(Input data Opens)

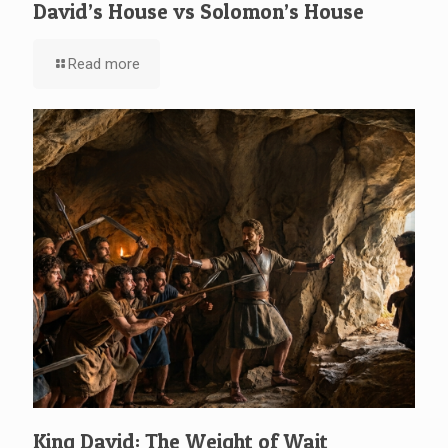
David’s House vs Solomon’s House
Read more
King David: The Weight of Wait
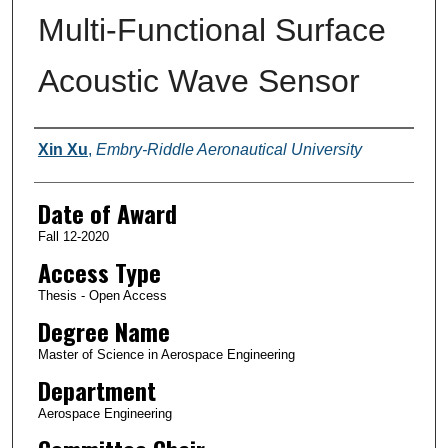
Multi-Functional Surface
Acoustic Wave Sensor
Author
Xin Xu
,
Embry-Riddle Aeronautical University
Date of Award
Fall 12-2020
Access Type
Thesis - Open Access
Degree Name
Master of Science in Aerospace Engineering
Department
Aerospace Engineering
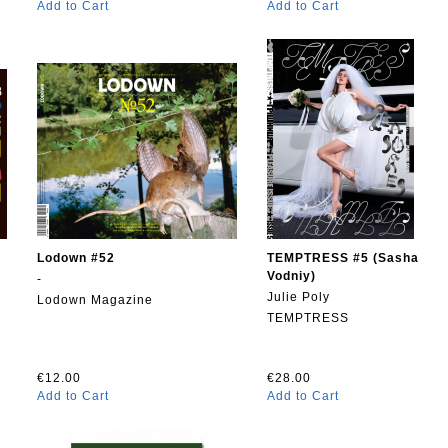
Add to Cart
Add to Cart
Lodown #52
TEMPTRESS #5 (Sasha
Vodniy)
-
Julie Poly
Lodown Magazine
TEMPTRESS
€12.00
€28.00
Add to Cart
Add to Cart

(Input data Closes)

== What you are asked to do ==
Return the entries above in full and unchanged, omitting every image.

== Exercise solution ==
David’s House vs Solomon’s House
Read more
King David: The Weight of Wait
Multi-Functional Surface
Acoustic Wave Sensor
Author
Xin Xu
,
Embry-Riddle Aeronautical University
Date of Award
Fall 12-2020
Access Type
Thesis - Open Access
Degree Name
Master of Science in Aerospace Engineering
Department
Aerospace Engineering
Add to Cart
Add to Cart
Lodown #52
TEMPTRESS #5 (Sasha
Vodniy)
-
Julie Poly
Lodown Magazine
TEMPTRESS
€12.00
€28.00
Add to Cart
Add to Cart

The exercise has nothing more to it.